[Start of section]
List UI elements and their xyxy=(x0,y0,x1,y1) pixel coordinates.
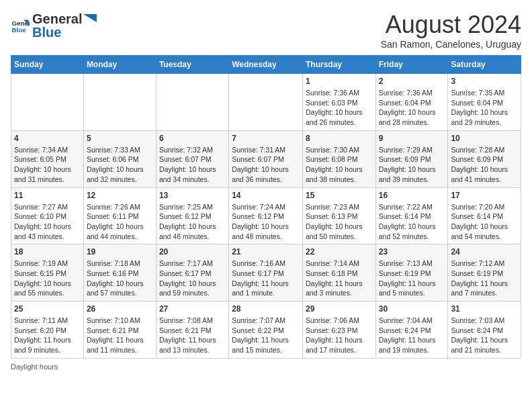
day-info: Sunrise: 7:25 AM Sunset: 6:12 PM Dayligh… xyxy=(159,202,226,242)
calendar-cell: 6Sunrise: 7:32 AM Sunset: 6:07 PM Daylig… xyxy=(156,130,228,187)
day-of-week-header: Tuesday xyxy=(156,56,228,74)
day-info: Sunrise: 7:08 AM Sunset: 6:21 PM Dayligh… xyxy=(159,316,226,355)
day-info: Sunrise: 7:16 AM Sunset: 6:17 PM Dayligh… xyxy=(232,259,300,298)
calendar-cell: 3Sunrise: 7:35 AM Sunset: 6:04 PM Daylig… xyxy=(448,74,521,131)
title-block: August 2024 San Ramon, Canelones, Urugua… xyxy=(381,11,521,50)
day-number: 15 xyxy=(306,191,373,200)
day-info: Sunrise: 7:34 AM Sunset: 6:05 PM Dayligh… xyxy=(14,145,81,185)
calendar-cell: 25Sunrise: 7:11 AM Sunset: 6:20 PM Dayli… xyxy=(11,302,84,359)
day-info: Sunrise: 7:14 AM Sunset: 6:18 PM Dayligh… xyxy=(306,259,373,298)
day-info: Sunrise: 7:10 AM Sunset: 6:21 PM Dayligh… xyxy=(87,316,153,355)
calendar-cell xyxy=(156,74,228,131)
day-number: 27 xyxy=(159,304,226,314)
day-of-week-header: Saturday xyxy=(448,56,521,74)
day-number: 7 xyxy=(232,134,300,143)
day-number: 10 xyxy=(451,134,518,143)
calendar-cell: 17Sunrise: 7:20 AM Sunset: 6:14 PM Dayli… xyxy=(448,187,521,244)
day-info: Sunrise: 7:32 AM Sunset: 6:07 PM Dayligh… xyxy=(159,145,226,185)
calendar-cell: 7Sunrise: 7:31 AM Sunset: 6:07 PM Daylig… xyxy=(229,130,303,187)
day-number: 21 xyxy=(232,247,300,257)
day-number: 5 xyxy=(87,134,153,143)
day-number: 23 xyxy=(379,247,445,257)
day-info: Sunrise: 7:12 AM Sunset: 6:19 PM Dayligh… xyxy=(451,259,518,298)
day-number: 24 xyxy=(451,247,518,257)
calendar-cell: 19Sunrise: 7:18 AM Sunset: 6:16 PM Dayli… xyxy=(83,244,156,302)
day-number: 29 xyxy=(306,304,373,314)
day-number: 17 xyxy=(451,191,518,200)
logo-blue-text: Blue xyxy=(32,24,97,40)
day-info: Sunrise: 7:22 AM Sunset: 6:14 PM Dayligh… xyxy=(379,202,445,242)
day-info: Sunrise: 7:07 AM Sunset: 6:22 PM Dayligh… xyxy=(232,316,300,355)
calendar-cell: 20Sunrise: 7:17 AM Sunset: 6:17 PM Dayli… xyxy=(156,244,228,302)
day-number: 30 xyxy=(379,304,445,314)
calendar-cell: 22Sunrise: 7:14 AM Sunset: 6:18 PM Dayli… xyxy=(302,244,375,302)
calendar-cell: 13Sunrise: 7:25 AM Sunset: 6:12 PM Dayli… xyxy=(156,187,228,244)
day-info: Sunrise: 7:36 AM Sunset: 6:04 PM Dayligh… xyxy=(379,88,445,128)
day-info: Sunrise: 7:35 AM Sunset: 6:04 PM Dayligh… xyxy=(451,88,518,128)
calendar-week-row: 4Sunrise: 7:34 AM Sunset: 6:05 PM Daylig… xyxy=(11,130,521,187)
day-number: 25 xyxy=(14,304,81,314)
calendar-cell: 5Sunrise: 7:33 AM Sunset: 6:06 PM Daylig… xyxy=(83,130,156,187)
calendar-cell: 8Sunrise: 7:30 AM Sunset: 6:08 PM Daylig… xyxy=(302,130,375,187)
day-info: Sunrise: 7:03 AM Sunset: 6:24 PM Dayligh… xyxy=(451,316,518,355)
day-number: 6 xyxy=(159,134,226,143)
day-of-week-header: Friday xyxy=(375,56,448,74)
day-number: 19 xyxy=(87,247,153,257)
day-number: 2 xyxy=(379,77,445,86)
day-info: Sunrise: 7:17 AM Sunset: 6:17 PM Dayligh… xyxy=(159,259,226,298)
month-year-title: August 2024 xyxy=(381,11,521,39)
day-info: Sunrise: 7:27 AM Sunset: 6:10 PM Dayligh… xyxy=(14,202,81,242)
calendar-cell: 4Sunrise: 7:34 AM Sunset: 6:05 PM Daylig… xyxy=(11,130,84,187)
day-of-week-header: Thursday xyxy=(302,56,375,74)
day-number: 9 xyxy=(379,134,445,143)
calendar-cell: 16Sunrise: 7:22 AM Sunset: 6:14 PM Dayli… xyxy=(375,187,448,244)
calendar-cell: 24Sunrise: 7:12 AM Sunset: 6:19 PM Dayli… xyxy=(448,244,521,302)
day-number: 22 xyxy=(306,247,373,257)
day-info: Sunrise: 7:20 AM Sunset: 6:14 PM Dayligh… xyxy=(451,202,518,242)
day-info: Sunrise: 7:11 AM Sunset: 6:20 PM Dayligh… xyxy=(14,316,81,355)
calendar-week-row: 25Sunrise: 7:11 AM Sunset: 6:20 PM Dayli… xyxy=(11,302,521,359)
calendar-cell: 15Sunrise: 7:23 AM Sunset: 6:13 PM Dayli… xyxy=(302,187,375,244)
logo-icon: General Blue xyxy=(11,16,30,35)
day-number: 12 xyxy=(87,191,153,200)
page-header: General Blue General Blue August 2024 Sa… xyxy=(11,11,521,50)
calendar-cell: 2Sunrise: 7:36 AM Sunset: 6:04 PM Daylig… xyxy=(375,74,448,131)
calendar-cell: 18Sunrise: 7:19 AM Sunset: 6:15 PM Dayli… xyxy=(11,244,84,302)
day-of-week-header: Monday xyxy=(83,56,156,74)
svg-text:Blue: Blue xyxy=(11,26,26,34)
day-info: Sunrise: 7:28 AM Sunset: 6:09 PM Dayligh… xyxy=(451,145,518,185)
day-number: 8 xyxy=(306,134,373,143)
day-number: 13 xyxy=(159,191,226,200)
calendar-cell: 27Sunrise: 7:08 AM Sunset: 6:21 PM Dayli… xyxy=(156,302,228,359)
calendar-cell: 26Sunrise: 7:10 AM Sunset: 6:21 PM Dayli… xyxy=(83,302,156,359)
day-info: Sunrise: 7:06 AM Sunset: 6:23 PM Dayligh… xyxy=(306,316,373,355)
calendar-cell: 11Sunrise: 7:27 AM Sunset: 6:10 PM Dayli… xyxy=(11,187,84,244)
calendar-cell: 14Sunrise: 7:24 AM Sunset: 6:12 PM Dayli… xyxy=(229,187,303,244)
calendar-week-row: 18Sunrise: 7:19 AM Sunset: 6:15 PM Dayli… xyxy=(11,244,521,302)
calendar-cell: 23Sunrise: 7:13 AM Sunset: 6:19 PM Dayli… xyxy=(375,244,448,302)
calendar-cell xyxy=(11,74,84,131)
svg-marker-3 xyxy=(83,14,97,22)
calendar-table: SundayMondayTuesdayWednesdayThursdayFrid… xyxy=(11,55,521,359)
day-number: 26 xyxy=(87,304,153,314)
day-number: 28 xyxy=(232,304,300,314)
day-number: 31 xyxy=(451,304,518,314)
day-info: Sunrise: 7:36 AM Sunset: 6:03 PM Dayligh… xyxy=(306,88,373,128)
calendar-cell: 12Sunrise: 7:26 AM Sunset: 6:11 PM Dayli… xyxy=(83,187,156,244)
calendar-cell: 29Sunrise: 7:06 AM Sunset: 6:23 PM Dayli… xyxy=(302,302,375,359)
day-info: Sunrise: 7:24 AM Sunset: 6:12 PM Dayligh… xyxy=(232,202,300,242)
day-number: 14 xyxy=(232,191,300,200)
footer-note: Daylight hours xyxy=(11,363,521,371)
calendar-week-row: 1Sunrise: 7:36 AM Sunset: 6:03 PM Daylig… xyxy=(11,74,521,131)
day-info: Sunrise: 7:30 AM Sunset: 6:08 PM Dayligh… xyxy=(306,145,373,185)
logo-triangle-icon xyxy=(83,11,97,25)
calendar-week-row: 11Sunrise: 7:27 AM Sunset: 6:10 PM Dayli… xyxy=(11,187,521,244)
day-info: Sunrise: 7:26 AM Sunset: 6:11 PM Dayligh… xyxy=(87,202,153,242)
day-info: Sunrise: 7:33 AM Sunset: 6:06 PM Dayligh… xyxy=(87,145,153,185)
day-number: 20 xyxy=(159,247,226,257)
calendar-cell: 21Sunrise: 7:16 AM Sunset: 6:17 PM Dayli… xyxy=(229,244,303,302)
day-number: 18 xyxy=(14,247,81,257)
day-info: Sunrise: 7:04 AM Sunset: 6:24 PM Dayligh… xyxy=(379,316,445,355)
day-number: 4 xyxy=(14,134,81,143)
location-subtitle: San Ramon, Canelones, Uruguay xyxy=(381,39,521,50)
[End of section]
* **Exercise objective**:
Please work out how many lines of the listing contain the string "Blue", and answer with the number only.

* **Response**:
4